Page-level text extractions:
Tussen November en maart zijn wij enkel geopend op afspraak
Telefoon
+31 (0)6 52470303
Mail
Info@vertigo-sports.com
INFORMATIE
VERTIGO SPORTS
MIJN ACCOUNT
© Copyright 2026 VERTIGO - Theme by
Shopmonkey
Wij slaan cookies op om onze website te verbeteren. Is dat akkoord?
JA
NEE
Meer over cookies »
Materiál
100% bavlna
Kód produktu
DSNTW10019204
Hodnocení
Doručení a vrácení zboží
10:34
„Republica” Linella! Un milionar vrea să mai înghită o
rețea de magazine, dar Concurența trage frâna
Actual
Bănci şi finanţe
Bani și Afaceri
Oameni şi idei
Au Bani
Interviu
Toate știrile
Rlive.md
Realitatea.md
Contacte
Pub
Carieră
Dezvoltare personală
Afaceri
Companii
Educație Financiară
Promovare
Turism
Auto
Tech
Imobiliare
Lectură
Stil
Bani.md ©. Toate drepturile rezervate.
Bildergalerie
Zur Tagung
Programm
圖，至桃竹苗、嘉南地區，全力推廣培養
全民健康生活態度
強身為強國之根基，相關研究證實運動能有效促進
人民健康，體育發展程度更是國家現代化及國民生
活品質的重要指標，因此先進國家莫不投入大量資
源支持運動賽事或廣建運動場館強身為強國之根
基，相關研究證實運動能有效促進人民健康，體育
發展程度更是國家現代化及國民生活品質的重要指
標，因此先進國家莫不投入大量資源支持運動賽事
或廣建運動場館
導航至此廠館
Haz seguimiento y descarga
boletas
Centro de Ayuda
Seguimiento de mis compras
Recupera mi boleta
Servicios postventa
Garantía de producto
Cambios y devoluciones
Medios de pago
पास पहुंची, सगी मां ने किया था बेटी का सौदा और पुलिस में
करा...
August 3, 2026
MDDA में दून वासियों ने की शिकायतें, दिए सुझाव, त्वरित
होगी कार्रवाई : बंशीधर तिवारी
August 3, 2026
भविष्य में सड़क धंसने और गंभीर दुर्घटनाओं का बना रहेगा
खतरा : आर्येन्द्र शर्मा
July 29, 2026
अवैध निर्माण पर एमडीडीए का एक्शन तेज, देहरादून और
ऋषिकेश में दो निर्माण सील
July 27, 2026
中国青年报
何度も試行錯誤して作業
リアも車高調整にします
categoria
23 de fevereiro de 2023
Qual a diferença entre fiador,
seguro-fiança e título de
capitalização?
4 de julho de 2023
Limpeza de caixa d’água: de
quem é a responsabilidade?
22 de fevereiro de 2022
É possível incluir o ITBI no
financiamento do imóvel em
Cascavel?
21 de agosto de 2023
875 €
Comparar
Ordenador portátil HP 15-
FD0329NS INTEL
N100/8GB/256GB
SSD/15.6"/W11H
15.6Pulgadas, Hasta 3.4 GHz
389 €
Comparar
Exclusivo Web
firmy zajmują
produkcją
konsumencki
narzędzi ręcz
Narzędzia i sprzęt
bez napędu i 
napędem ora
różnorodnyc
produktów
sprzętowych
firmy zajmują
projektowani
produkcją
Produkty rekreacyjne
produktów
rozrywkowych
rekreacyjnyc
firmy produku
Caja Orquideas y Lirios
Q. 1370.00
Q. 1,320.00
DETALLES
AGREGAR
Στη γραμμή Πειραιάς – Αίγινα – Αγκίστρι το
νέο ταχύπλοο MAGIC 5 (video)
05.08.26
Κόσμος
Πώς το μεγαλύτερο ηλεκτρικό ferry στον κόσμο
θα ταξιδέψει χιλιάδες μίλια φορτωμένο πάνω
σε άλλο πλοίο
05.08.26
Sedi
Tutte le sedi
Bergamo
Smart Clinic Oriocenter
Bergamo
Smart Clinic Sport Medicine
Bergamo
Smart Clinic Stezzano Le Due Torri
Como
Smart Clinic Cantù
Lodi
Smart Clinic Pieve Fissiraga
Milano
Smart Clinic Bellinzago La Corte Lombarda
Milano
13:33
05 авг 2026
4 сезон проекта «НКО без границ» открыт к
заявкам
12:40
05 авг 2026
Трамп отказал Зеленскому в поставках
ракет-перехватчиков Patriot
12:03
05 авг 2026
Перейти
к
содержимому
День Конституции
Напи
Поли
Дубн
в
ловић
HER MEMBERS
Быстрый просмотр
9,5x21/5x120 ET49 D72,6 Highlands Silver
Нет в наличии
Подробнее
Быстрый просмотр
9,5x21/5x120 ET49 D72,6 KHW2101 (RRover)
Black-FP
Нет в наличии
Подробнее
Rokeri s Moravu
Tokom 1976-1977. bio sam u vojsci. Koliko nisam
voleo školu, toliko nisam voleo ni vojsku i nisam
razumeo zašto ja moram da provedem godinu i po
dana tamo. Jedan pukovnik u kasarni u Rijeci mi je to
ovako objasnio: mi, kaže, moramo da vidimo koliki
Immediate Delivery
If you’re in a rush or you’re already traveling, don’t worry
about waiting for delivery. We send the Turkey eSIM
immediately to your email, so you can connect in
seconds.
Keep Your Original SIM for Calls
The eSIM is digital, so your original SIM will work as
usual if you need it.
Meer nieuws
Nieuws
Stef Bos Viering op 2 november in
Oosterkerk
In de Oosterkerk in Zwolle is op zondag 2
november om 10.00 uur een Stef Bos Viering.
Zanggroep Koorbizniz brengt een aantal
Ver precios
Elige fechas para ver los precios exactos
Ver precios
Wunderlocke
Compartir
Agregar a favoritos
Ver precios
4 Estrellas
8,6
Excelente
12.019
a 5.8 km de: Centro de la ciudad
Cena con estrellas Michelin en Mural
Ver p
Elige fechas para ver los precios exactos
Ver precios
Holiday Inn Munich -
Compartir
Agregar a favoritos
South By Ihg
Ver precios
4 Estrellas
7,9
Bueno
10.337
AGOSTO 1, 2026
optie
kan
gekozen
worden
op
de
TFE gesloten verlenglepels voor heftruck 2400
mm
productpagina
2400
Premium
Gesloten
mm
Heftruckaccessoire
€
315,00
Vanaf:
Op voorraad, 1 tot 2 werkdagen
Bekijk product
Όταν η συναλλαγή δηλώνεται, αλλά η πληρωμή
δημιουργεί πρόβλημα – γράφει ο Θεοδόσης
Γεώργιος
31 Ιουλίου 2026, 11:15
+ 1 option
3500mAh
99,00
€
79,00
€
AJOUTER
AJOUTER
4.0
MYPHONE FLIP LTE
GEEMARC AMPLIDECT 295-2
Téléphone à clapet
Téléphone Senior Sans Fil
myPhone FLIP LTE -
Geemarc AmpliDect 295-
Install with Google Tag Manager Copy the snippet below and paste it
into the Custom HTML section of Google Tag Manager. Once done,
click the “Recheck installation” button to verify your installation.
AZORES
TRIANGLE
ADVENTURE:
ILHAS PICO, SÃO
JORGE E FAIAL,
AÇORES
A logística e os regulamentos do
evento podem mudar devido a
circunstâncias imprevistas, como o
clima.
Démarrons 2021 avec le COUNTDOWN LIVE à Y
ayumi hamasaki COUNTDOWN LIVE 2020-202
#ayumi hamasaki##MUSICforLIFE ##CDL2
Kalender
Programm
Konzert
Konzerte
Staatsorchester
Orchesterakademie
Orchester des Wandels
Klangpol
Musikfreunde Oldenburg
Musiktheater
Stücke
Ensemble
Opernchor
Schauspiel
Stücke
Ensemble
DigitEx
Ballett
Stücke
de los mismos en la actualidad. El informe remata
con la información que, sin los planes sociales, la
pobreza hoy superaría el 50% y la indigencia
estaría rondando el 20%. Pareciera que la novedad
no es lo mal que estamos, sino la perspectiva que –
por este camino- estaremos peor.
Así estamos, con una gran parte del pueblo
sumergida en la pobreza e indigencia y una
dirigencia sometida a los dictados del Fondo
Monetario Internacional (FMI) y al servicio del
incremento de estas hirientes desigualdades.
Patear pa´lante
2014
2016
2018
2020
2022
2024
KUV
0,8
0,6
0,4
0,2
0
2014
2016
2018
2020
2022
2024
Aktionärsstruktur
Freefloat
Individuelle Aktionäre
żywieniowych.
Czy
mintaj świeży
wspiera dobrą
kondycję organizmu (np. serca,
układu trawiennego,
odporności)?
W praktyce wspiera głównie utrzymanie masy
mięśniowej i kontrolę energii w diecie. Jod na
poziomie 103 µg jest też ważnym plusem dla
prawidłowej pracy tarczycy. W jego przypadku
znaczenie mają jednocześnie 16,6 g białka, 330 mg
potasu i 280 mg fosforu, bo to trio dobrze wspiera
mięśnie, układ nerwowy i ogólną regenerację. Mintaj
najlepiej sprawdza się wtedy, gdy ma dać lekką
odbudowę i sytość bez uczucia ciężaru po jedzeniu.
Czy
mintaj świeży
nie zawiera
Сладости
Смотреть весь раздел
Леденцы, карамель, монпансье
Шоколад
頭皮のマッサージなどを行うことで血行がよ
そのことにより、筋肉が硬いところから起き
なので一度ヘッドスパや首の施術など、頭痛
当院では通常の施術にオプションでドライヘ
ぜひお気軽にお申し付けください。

▶ [Task description]:
Your answer must be the lines from the first line of the records through the line containing "22 de fevereiro de 2022", copied exactly.

▶ [Answer area]:
Tussen November en maart zijn wij enkel geopend op afspraak
Telefoon
+31 (0)6 52470303
Mail
Info@vertigo-sports.com
INFORMATIE
VERTIGO SPORTS
MIJN ACCOUNT
© Copyright 2026 VERTIGO - Theme by
Shopmonkey
Wij slaan cookies op om onze website te verbeteren. Is dat akkoord?
JA
NEE
Meer over cookies »
Materiál
100% bavlna
Kód produktu
DSNTW10019204
Hodnocení
Doručení a vrácení zboží
10:34
„Republica” Linella! Un milionar vrea să mai înghită o
rețea de magazine, dar Concurența trage frâna
Actual
Bănci şi finanţe
Bani și Afaceri
Oameni şi idei
Au Bani
Interviu
Toate știrile
Rlive.md
Realitatea.md
Contacte
Pub
Carieră
Dezvoltare personală
Afaceri
Companii
Educație Financiară
Promovare
Turism
Auto
Tech
Imobiliare
Lectură
Stil
Bani.md ©. Toate drepturile rezervate.
Bildergalerie
Zur Tagung
Programm
圖，至桃竹苗、嘉南地區，全力推廣培養
全民健康生活態度
強身為強國之根基，相關研究證實運動能有效促進
人民健康，體育發展程度更是國家現代化及國民生
活品質的重要指標，因此先進國家莫不投入大量資
源支持運動賽事或廣建運動場館強身為強國之根
基，相關研究證實運動能有效促進人民健康，體育
發展程度更是國家現代化及國民生活品質的重要指
標，因此先進國家莫不投入大量資源支持運動賽事
或廣建運動場館
導航至此廠館
Haz seguimiento y descarga
boletas
Centro de Ayuda
Seguimiento de mis compras
Recupera mi boleta
Servicios postventa
Garantía de producto
Cambios y devoluciones
Medios de pago
पास पहुंची, सगी मां ने किया था बेटी का सौदा और पुलिस में
करा...
August 3, 2026
MDDA में दून वासियों ने की शिकायतें, दिए सुझाव, त्वरित
होगी कार्रवाई : बंशीधर तिवारी
August 3, 2026
भविष्य में सड़क धंसने और गंभीर दुर्घटनाओं का बना रहेगा
खतरा : आर्येन्द्र शर्मा
July 29, 2026
अवैध निर्माण पर एमडीडीए का एक्शन तेज, देहरादून और
ऋषिकेश में दो निर्माण सील
July 27, 2026
中国青年报
何度も試行錯誤して作業
リアも車高調整にします
categoria
23 de fevereiro de 2023
Qual a diferença entre fiador,
seguro-fiança e título de
capitalização?
4 de julho de 2023
Limpeza de caixa d’água: de
quem é a responsabilidade?
22 de fevereiro de 2022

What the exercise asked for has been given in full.